В феврале, победив бессонницу, обувшись в ботинки, расставшись с трамваем и получив прибавку к зарплате, которая в натуральном представлении исчислялась примерно тридцатью пирожными со сливочным кремом, Света почувствовала себя почти счастливой. Она поняла вдруг, что жизнь ее задалась и что проблемы, уныло выстроившиеся в очередь за ее спиной, могут расходиться несолоно хлебавши, поскольку они (наглые и требовательные еще каких–нибудь пару недель назад) не заслуживают даже извиняющегося взгляда через плечо: мол, не обессудьте, не те времена, товарищи посетители! С зарплаты Света купила два пирожных без крема, но не стала есть их в кафе у мраморного шаткого столика, а принесла домой, с тем чтобы одним поужинать, а другое оставить на ночь.
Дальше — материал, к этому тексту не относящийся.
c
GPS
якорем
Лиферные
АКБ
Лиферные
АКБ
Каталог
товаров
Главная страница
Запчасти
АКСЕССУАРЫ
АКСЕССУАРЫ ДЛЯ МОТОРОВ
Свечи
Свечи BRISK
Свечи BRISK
Ко времени новолуния, совпавшего с возвращением ненастной, метельной, классически февральской погоды, Светины читательские аппетиты несколько повзрослели. Гастрономические остались на прежнем уровне: сухарь или карамелька не давали ослабеть свежему интересу, с которым она, не чинясь, глотала все, что подворачивалось под руку. В доме, слава богу, хватало книг. Попадались и очень хорошие. Теперь Света оценивала свой читательский возраст на уровне пятнадцати–шестнадцати лет и, упиваясь атмосферой бала, на котором Андрей Болконский влюбился в Наташу Ростову, старалась не выпускать изо рта сухарь, дабы не слетела ненароком с губ непозволительная, слишком взрослая улыбка. Сухарь, безусловно, обладал целительной силой, несравнимой с силой пирожного, которое, во–первых, таяло во рту очень быстро, а во–вторых, вызывало ненужную жажду. Света читала, как в первый раз. Ей трудно было оторваться от книги, чтобы поставить чайник на огонь. Не стерпев жажды и Наташиной измены, всю вину за которую следовало возложить на Толстого (Света с прохладцей относилась к автору «Войны и мира», но многое прощала ему, сама не зная за что), она захлопнула книгу, напилась чаю, расчесала свою тонкую недлинную косу и уснула на час до утра, ожидаемого ею почти с нетерпением, ибо за последние недели, проведенные в вечерней спячке и ночном обжорстве, изумлявшее ее самое упрямое желание жить и радоваться разгорелось, как дрожащее зарево над северо–восточной частью февральского неба, малый краешек которого был виден из окон Светиной квартиры.